Entre as irregularidades apontadas no mandado de segurança estão a limitação ao direito de defesa dentro do trabalho da comissão e o acréscimo pelo relator de acusações que não haviam sido aceitas pelo presidente da Câmara

Por Agência Brasil

A Advocacia-Geral da União (AGU) protocolou hoje (14) um mandado de segurança no Supremo Tribunal Federal (STF) para que a Corte anule o pedido de impeachment de Dilma Rousseff, que tramita na Câmara dos Deputados. Neste domingo (17), os deputados federais irão votar sobre o parecer a favor da abertura do processo contra a presidenta.
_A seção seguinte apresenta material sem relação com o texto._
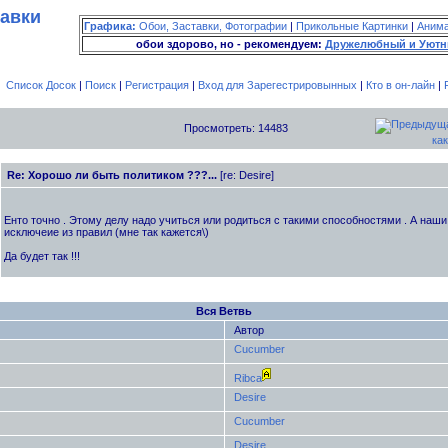
тавки
Графика:
Обои, Заставки, Фотографии
|
Прикольные Картинки
|
Аним
обои здорово, но - рекомендуем:
Дружелюбный и Уютн
Список Досок
|
Поиск
|
Регистрация
|
Вход для Зарегестрировынных
|
Кто в он-лайн
|
Просмотреть: 14483
как
Re: Хорошо ли быть политиком ???...
[re: Desire]
Енто точно . Этому делу надо учиться или родиться с такими способностями . А наши
исключеие из правил (мне так кажется\)
Да будет так !!!
Вся Ветвь
Автор
Cucumber
Ribca
Desire
Cucumber
Desire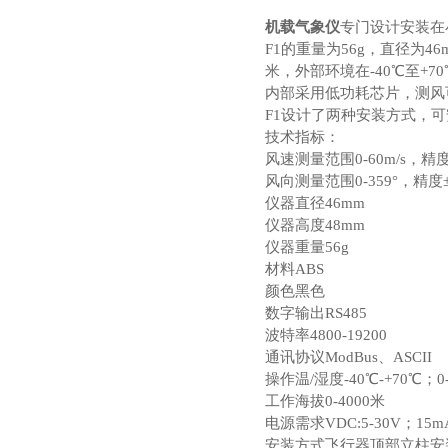
机载气象仪
专门设计安装在
F1的重量为56g，直径为
米，外部环境在-40℃至+
内部采用低功耗芯片，测风
F1设计了两种安装方式，
技术指标：
风速测量范围0-60m/s，精度
风向测量范围0-359°，精度±
仪器直径46mm
仪器高度48mm
仪器重量56g
材料ABS
颜色黑色
数字输出RS485
波特率4800-19200
通讯协议ModBus、ASCII
操作温/湿度-40℃-+70℃；0-
工作海拔0-4000米
电源需求VDC:5-30V；15mA
安装方式飞行器顶部立柱安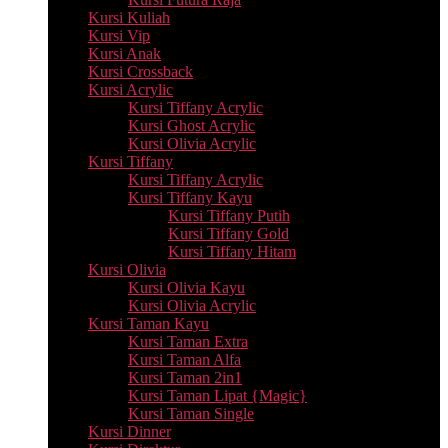
Kursi Kuliah
Kursi Vip
Kursi Anak
Kursi Crossback
Kursi Acrylic
Kursi Tiffany Acrylic
Kursi Ghost Acrylic
Kursi Olivia Acrylic
Kursi Tiffany
Kursi Tiffany Acrylic
Kursi Tiffany Kayu
Kursi Tiffany Putih
Kursi Tiffany Gold
Kursi Tiffany Hitam
Kursi Olivia
Kursi Olivia Kayu
Kursi Olivia Acrylic
Kursi Taman Kayu
Kursi Taman Extra
Kursi Taman Alfa
Kursi Taman 2in1
Kursi Taman Lipat {Magic}
Kursi Taman Single
Kursi Dinner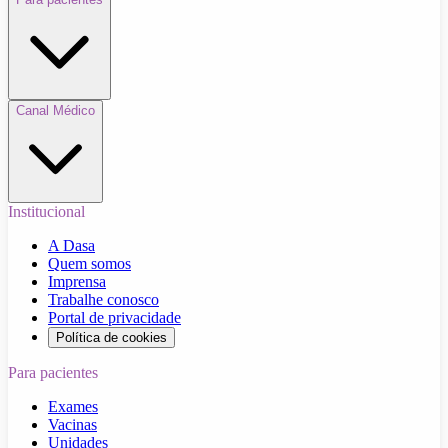
Canal Médico
Institucional
A Dasa
Quem somos
Imprensa
Trabalhe conosco
Portal de privacidade
Política de cookies
Para pacientes
Exames
Vacinas
Unidades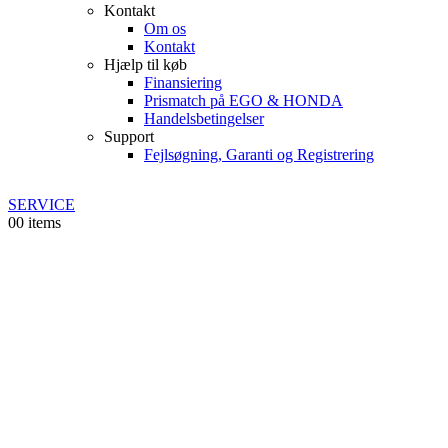
Kontakt
Om os
Kontakt
Hjælp til køb
Finansiering
Prismatch på EGO & HONDA
Handelsbetingelser
Support
Fejlsøgning, Garanti og Registrering
SERVICE
0
0 items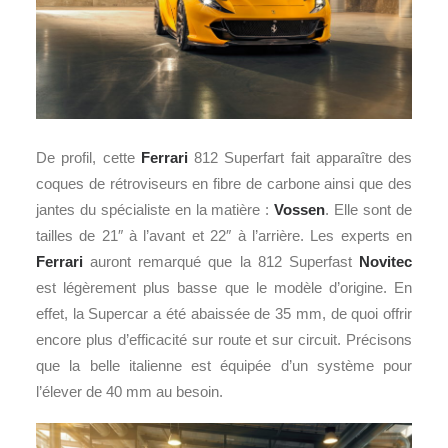
De profil, cette
Ferrari
812 Superfart fait apparaître des
coques de rétroviseurs en fibre de carbone ainsi que des
jantes du spécialiste en la matière :
Vossen
. Elle sont de
tailles de 21″ à l’avant et 22″ à l’arrière. Les experts en
Ferrari
auront remarqué que la 812 Superfast
Novitec
est légèrement plus basse que le modèle d’origine. En
effet, la Supercar a été abaissée de 35 mm, de quoi offrir
encore plus d’efficacité sur route et sur circuit. Précisons
que la belle italienne est équipée d’un système pour
l’élever de 40 mm au besoin.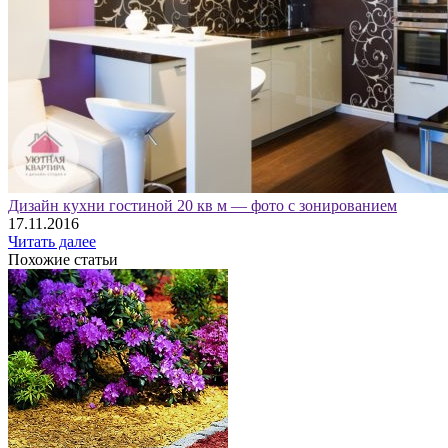
Дизайн кухни гостиной 20 кв м — фото с зонированием
17.11.2016
Читать далее
Похожие статьи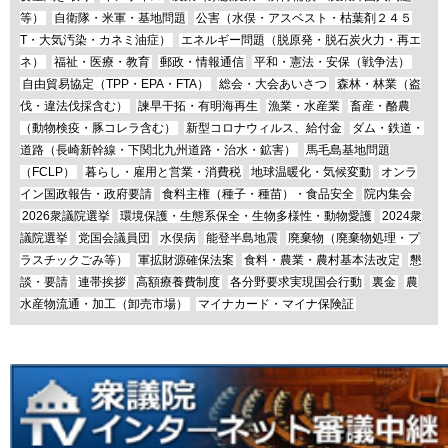
等）
自衛隊・米軍・基地問題
公害（水俣・アスベスト・枯葉剤２４５
T・大気汚染・カネミ油症）
エネルギー問題（脱原発・脱石炭火力・再エ
ネ）
福祉・医療・教育
郵政・情報通信
平和・憲法・安保（戦争法）
自由貿易協定（TPP・EPA・FTA）
総会・大会あいさつ
森林・林業（盗
伐・違法伐採含む）
諫早干拓・有明海再生
漁業・水産業
畜産・酪農
（動物検疫・豚コレラ含む）
新型コロナウィルス、給付金
ダム・鉄道・
道路（長崎新幹線・下関北九州道路・治水・鉱害）
馬毛島基地問題
（FCLP）
暮らし・雇用と営業・消費税
地球温暖化・気候変動
オンラ
イン国政報告・政府要請
食料主権（種子・種苗）・食品安全
院内集会
2026衆議院選挙
環境保護・生態系保全・生物多様性・動物愛護
2024衆
議院選挙
党国会議員団
水俣病
能登半島地震
廃棄物（廃棄物処理・プ
ラスチックごみ等）
軍拡財源確保法案
食料・農業・農村基本法改定
懇
談・要請
連帯挨拶
高額療養費制度
各分野要求実現国会行動
裏金
農
水産物流通・加工（卸売市場）
マイナカード・マイナ保険証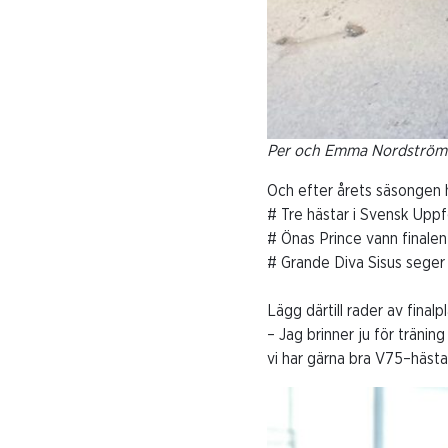
Per och Emma Nordström m
Och efter årets säsongen h
# Tre hästar i Svensk Uppf
# Önas Prince vann finale
# Grande Diva Sisus seger 
Lägg därtill rader av finalp
– Jag brinner ju för träni
vi har gärna bra V75–hästar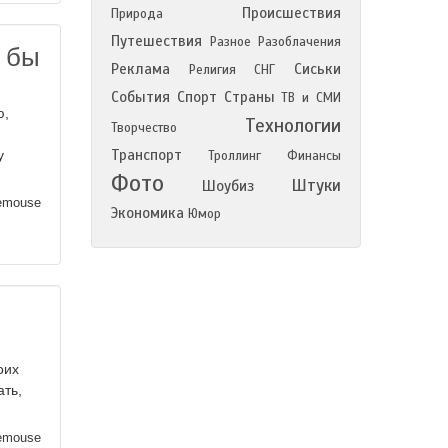
Происшествия
Природа
Путешествия
Разное
Разоблачения
о бы
Реклама
Сиськи
Религия
СНГ
События
Спорт
Страны
ТВ и СМИ
ю,
Технологии
Творчество
Транспорт
у
Троллинг
Финансы
Фото
Штуки
Шоубиз
emouse
Экономика
Юмор
оих
ать,
emouse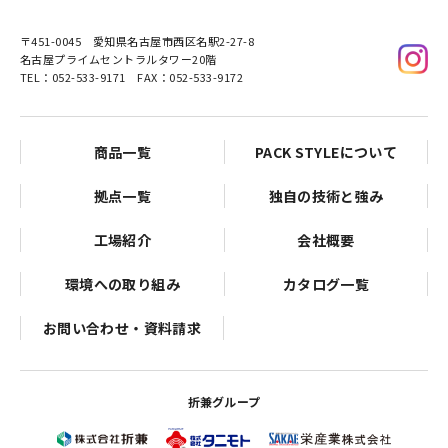
〒451-0045
愛知県名古屋市西区名駅2-27-8
名古屋プライムセントラルタワー20階
TEL：052-533-9171 FAX：052-533-9172
商品一覧
PACK STYLEについて
拠点一覧
独自の技術と強み
工場紹介
会社概要
環境への取り組み
カタログ一覧
お問い合わせ・資料請求
折兼グループ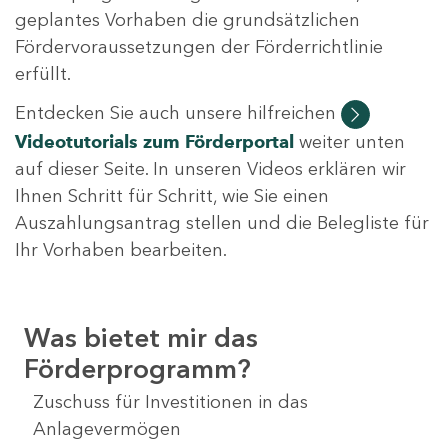
geplantes Vorhaben die grundsätzlichen
Fördervoraussetzungen der Förderrichtlinie
erfüllt.
Entdecken Sie auch unsere hilfreichen
Videotutorials
zum Förderportal
weiter unten
auf dieser Seite. In unseren Videos erklären wir
Ihnen Schritt für Schritt, wie Sie einen
Auszahlungsantrag stellen und die Belegliste für
Ihr Vorhaben bearbeiten.
Was bietet mir das
Förderprogramm?
Zuschuss für Investitionen in das
Anlagevermögen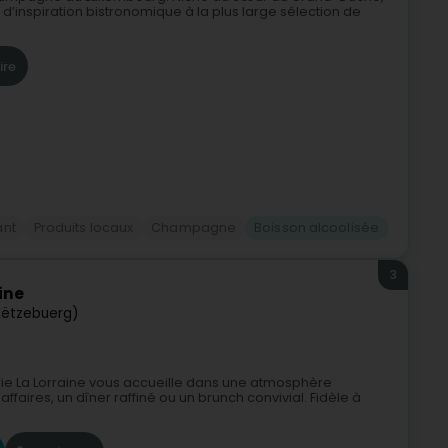
 d’inspiration bistronomique à la plus large sélection de
ire
ant
Produits locaux
Champagne
Boisson alcoolisée
3
ine
Lëtzebuerg)
ie La Lorraine vous accueille dans une atmosphère
faires, un dîner raffiné ou un brunch convivial. Fidèle à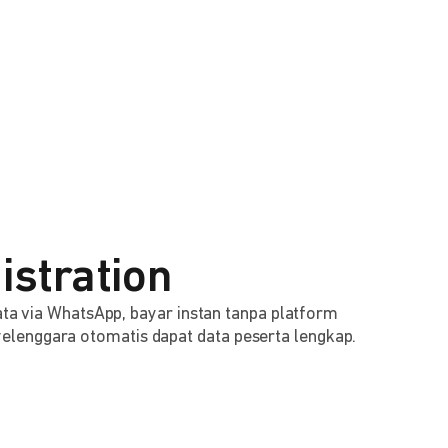
istration
 data via WhatsApp, bayar instan tanpa platform
lenggara otomatis dapat data peserta lengkap.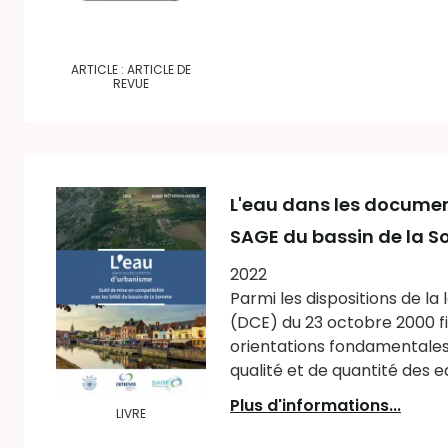
ARTICLE : ARTICLE DE
REVUE
L'eau dans les documen
SAGE du bassin de la 
2022
Parmi les dispositions de la
(DCE) du 23 octobre 2000 f
orientations fondamentales 
qualité et de quantité des ea
Plus d'informations...
LIVRE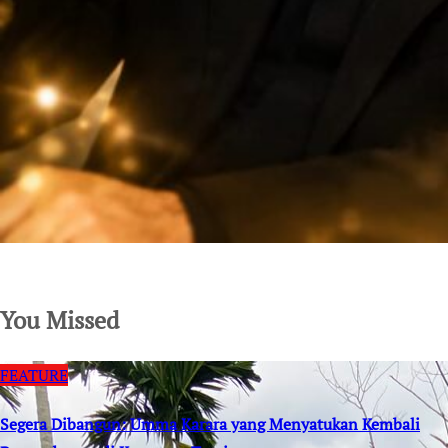
SuarNews.com
You Missed
FEATURE
Segera Dibangun: Umma Karara yang Menyatukan Kembali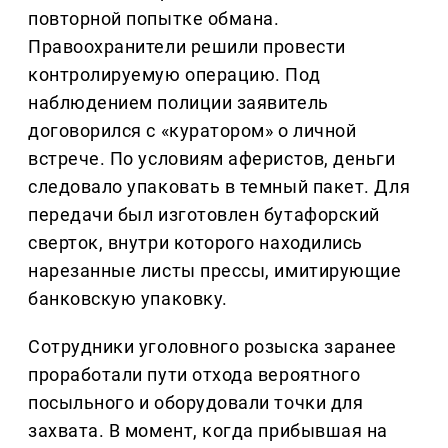
повторной попытке обмана.
Правоохранители решили провести
контролируемую операцию. Под
наблюдением полиции заявитель
договорился с «куратором» о личной
встрече. По условиям аферистов, деньги
следовало упаковать в темный пакет. Для
передачи был изготовлен бутафорский
сверток, внутри которого находились
нарезанные листы прессы, имитирующие
банковскую упаковку.
Сотрудники уголовного розыска заранее
проработали пути отхода вероятного
посыльного и оборудовали точки для
захвата. В момент, когда прибывшая на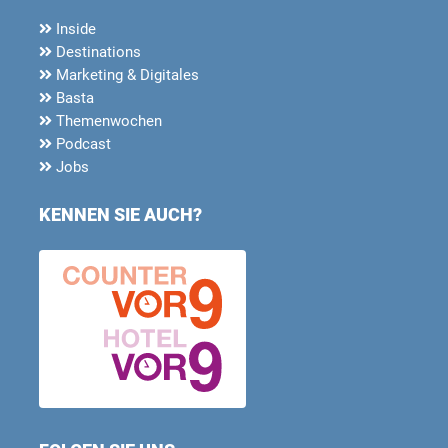
Inside
Destinations
Marketing & Digitales
Basta
Themenwochen
Podcast
Jobs
KENNEN SIE AUCH?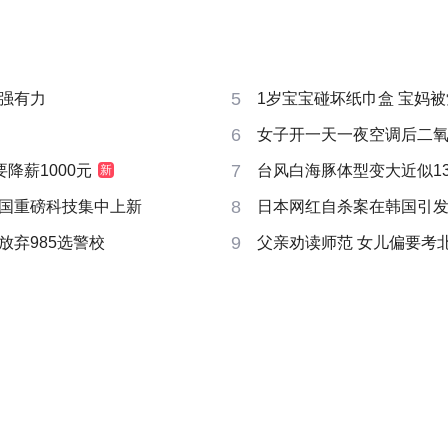
5
强有力
1岁宝宝碰坏纸巾盒 宝妈被索赔
6
女子开一天一夜空调后二
7
要降薪1000元
台风白海豚体型变大近似13个
新
8
国重磅科技集中上新
日本网红自杀案在韩国引
9
放弃985选警校
父亲劝读师范 女儿偏要考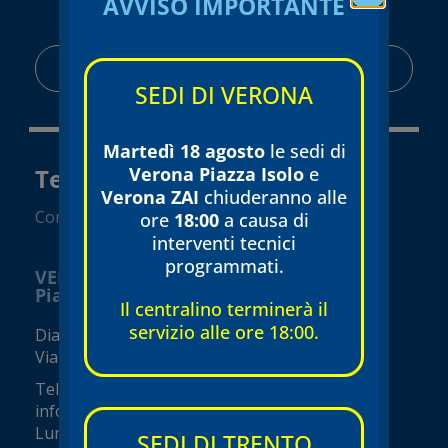
AVVISO IMPORTANTE
AREA RISERVATA
SEDI DI VERONA
Martedì 18 agosto
le sedi di
Tecnomed Verona Srl
Verona Piazza Isolo
e
Verona ZAI
chiuderanno alle
Convenzionato SSN
ore
18:00
a causa di
interventi tecnici
programmati.
VERONA
Piazza Isolo
Il centralino terminerà il
servizio alle ore 18:00.
Diagnostica e visite specialistiche
Via Seghe San Tomaso, 17
Tel.
045 8002248
info@tecnomed-verona.it
Lunedì – Venerdì 08:00 – 19:00
SEDI DI TRENTO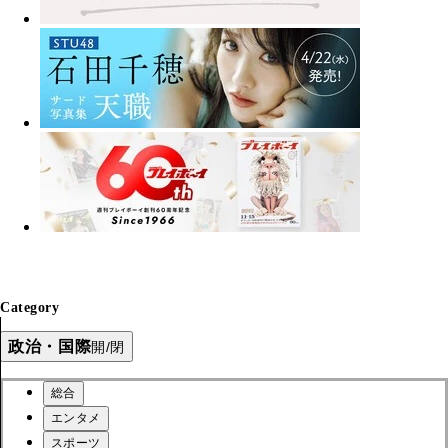
Category
政治・国際
開/閉
総合
エンタメ
スポーツ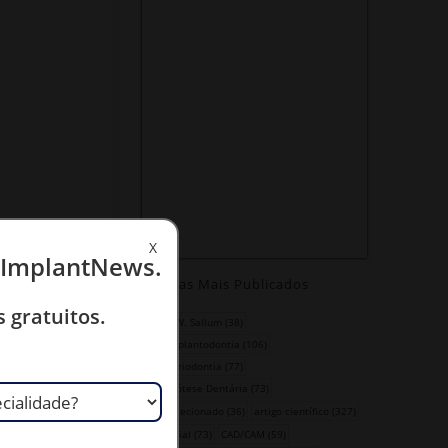
X
a ImplantNews.
Temas Mais Publicados
 gratuitos.
Antonio W. Sallum
(38)
artigo-Implantodontia
(106)
artigo-Periodontia
(77)
artigo-Prótese Dentária
(73)
artigo-selecionado
(36)
artigo científico
(327)
biomaterial
(73)
CAD/CAM
(59)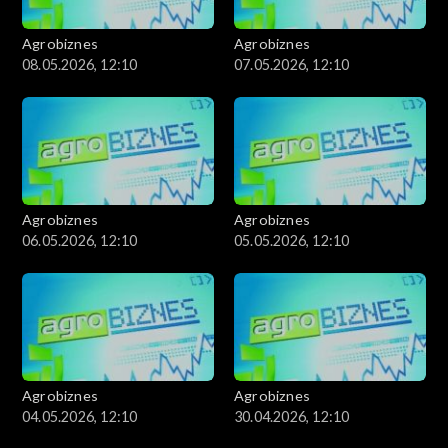
Agrobiznes
Agrobiznes
08.05.2026, 12:10
07.05.2026, 12:10
Agrobiznes
Agrobiznes
06.05.2026, 12:10
05.05.2026, 12:10
Agrobiznes
Agrobiznes
04.05.2026, 12:10
30.04.2026, 12:10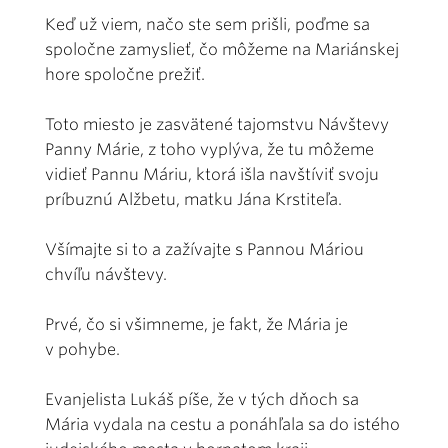
Keď už viem, načo ste sem prišli, poďme sa
spoločne zamyslieť, čo môžeme na Mariánskej
hore spoločne prežiť.
Toto miesto je zasvätené tajomstvu Návštevy
Panny Márie, z toho vyplýva, že tu môžeme
vidieť Pannu Máriu, ktorá išla navštíviť svoju
príbuznú Alžbetu, matku Jána Krstiteľa.
Všímajte si to a zažívajte s Pannou Máriou
chvíľu návštevy.
Prvé, čo si všimneme, je fakt, že Mária je
v pohybe.
Evanjelista Lukáš píše, že v tých dňoch sa
Mária vydala na cestu a ponáhľala sa do istého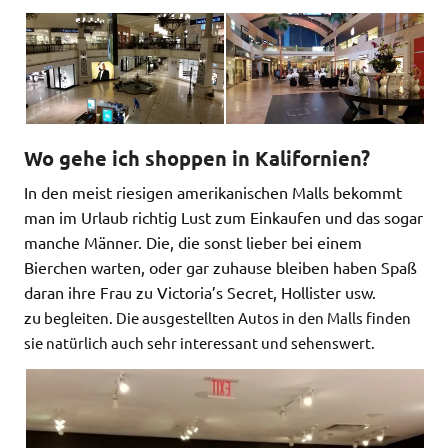
Wo gehe ich shoppen in Kalifornien?
In den meist riesigen amerikanischen Malls bekommt
man im Urlaub richtig Lust zum Einkaufen und das sogar
manche Männer. Die, die sonst lieber bei einem
Bierchen warten, oder gar zuhause bleiben haben Spaß
daran ihre Frau zu Victoria’s Secret, Hollister usw.
zu
begleiten. Die ausgestellten Autos in den Malls finden
sie natürlich auch sehr interessant und sehenswert.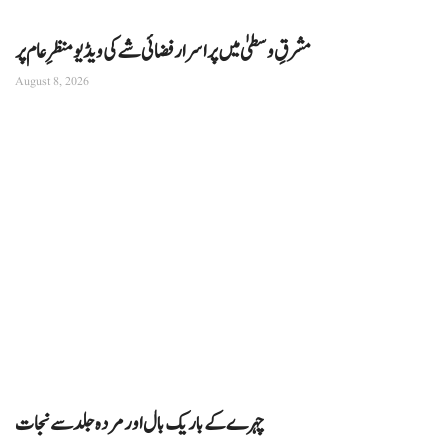
مشرقِ وسطیٰ میں پراسرار فضائی شے کی ویڈیو منظرِ عام پر
August 8, 2026
چہرے کے باریک بال اور مردہ جلد سے نجات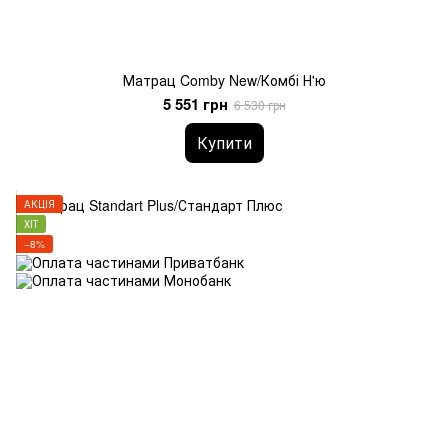
Матрац Comby New/Комбі Н'ю
5 551 грн
6 530 грн
Купити
АКЦІЯ
ХІТ
−8%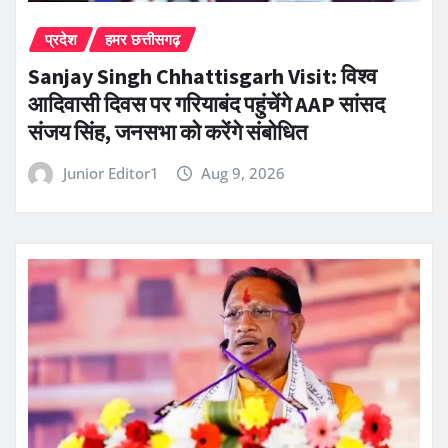
प्रदेश
हमर छत्तीसगढ़
Sanjay Singh Chhattisgarh Visit: विश्व
आदिवासी दिवस पर गरियाबंद पहुंचेंगे AAP सांसद
संजय सिंह, जनसभा को करेंगे संबोधित
Junior Editor1
Aug 9, 2026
Segundo a AGU, há vícios que violam os princípios do devido processo legal, do contraditório e da ampla defesa. Para a AGU, o direito de defesa da presidenta Dilma Rousseff foi violado durante o processo. A advocacia argumenta que o relatório do deputado Jovair Arantes (PTB-GO) levou em consideração acusações que não foram aceitas pelo presidente da Câmara, Eduardo Cunha (PMDB-RJ). “A comissão não intimou a defesa da presidenta e não permitiu a participação do advogado-geral da União substituto, Fernando Albuquerque, em sessão de esclarecimentos”, diz a AGU.

“Como se não bastasse, em relevantes oportunidades foi negada a efetiva participação dos defensores da impetrante, o que acabou por fulminar a possibilidade de a defesa influenciar nos debates, impedindo que se demonstrasse, no momento adequado, os diversos equívocos que estavam sendo perpetrados”, diz documento da AGU.

Entre as acusações incluídas no processo, a AGU aponta assuntos relacionados ao mandato anterior da presidenta Dilma e a delação premiada do senador Delcídio do Amaral, preso na Operação Lava Jato da Polícia Federal.